The PepsiCo plant located in Colonia del Sacramento, is one of the three largest worldwide, employing more than 2,000 people and serving the entire Latin American import market. The plant operates under special economic zone legislation, and as of November 2019, has successfully approved an enlargement investment for $65 million.

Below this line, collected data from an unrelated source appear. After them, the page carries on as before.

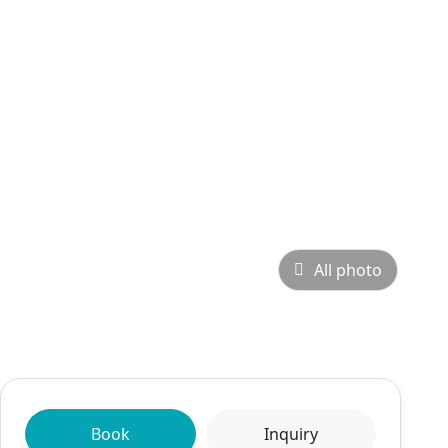
All photo
Book
Inquiry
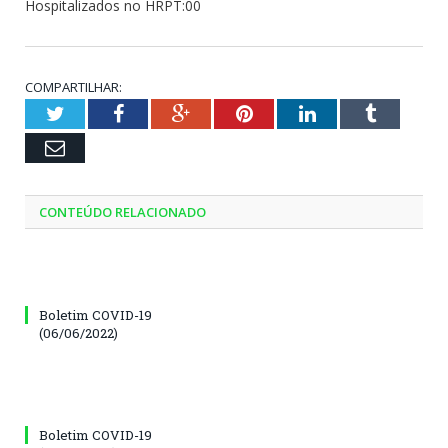
Hospitalizados no HRPT:00
COMPARTILHAR:
Twitter
Facebook
Google+
Pinterest
LinkedIn
Tumblr
Email
CONTEÚDO RELACIONADO
Boletim COVID-19
(06/06/2022)
Boletim COVID-19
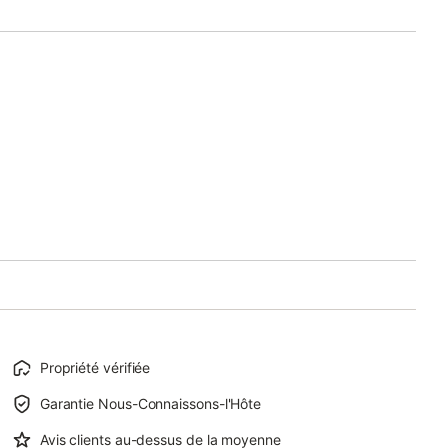
Propriété vérifiée
Garantie Nous-Connaissons-l'Hôte
Avis clients au-dessus de la moyenne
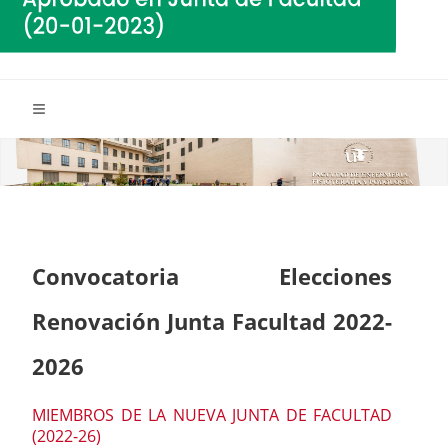
Convocatoria Elecciones
Renovación Junta Facultad 2022-
2026
MIEMBROS DE LA NUEVA JUNTA DE FACULTAD
(2022-26)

Its proximity to Buenos Aires makes it the main entry point for tourists traveling from Argentina to Uruguay. Tourism is also favored by part of the capital being a World Heritage Site.

==Demographics==

As of the census of 2023, Colonia Department has a population of 135,797.

Main Urban Centres
Other towns and villages

Population stated as per 2011 census.

| City / Town | Population |
|---|---|
| Colonia del Sacramento | 29,231 |
| Carmelo | 18,041 |
| Juan Lacaze | 12,816 |
| Nueva Helvecia | 10,630 |
| Rosario | 10,085 |
| Nueva Palmira | 9,857 |
| Tarariras | 6,632 |
| Florencio Sánchez | 3,716 |
| Ombúes de Lavalle | 3,390 |
| Colonia Valdense | 3,235 |

| Town / Village | Population |
|---|---|
| Miguelete | 999 |
| La Paz | 603 |
| El Semillero | 600 |
| Conchillas | 401 |

Rural population
According to the 2011 census, Colonia department has an additional rural population of 11,471.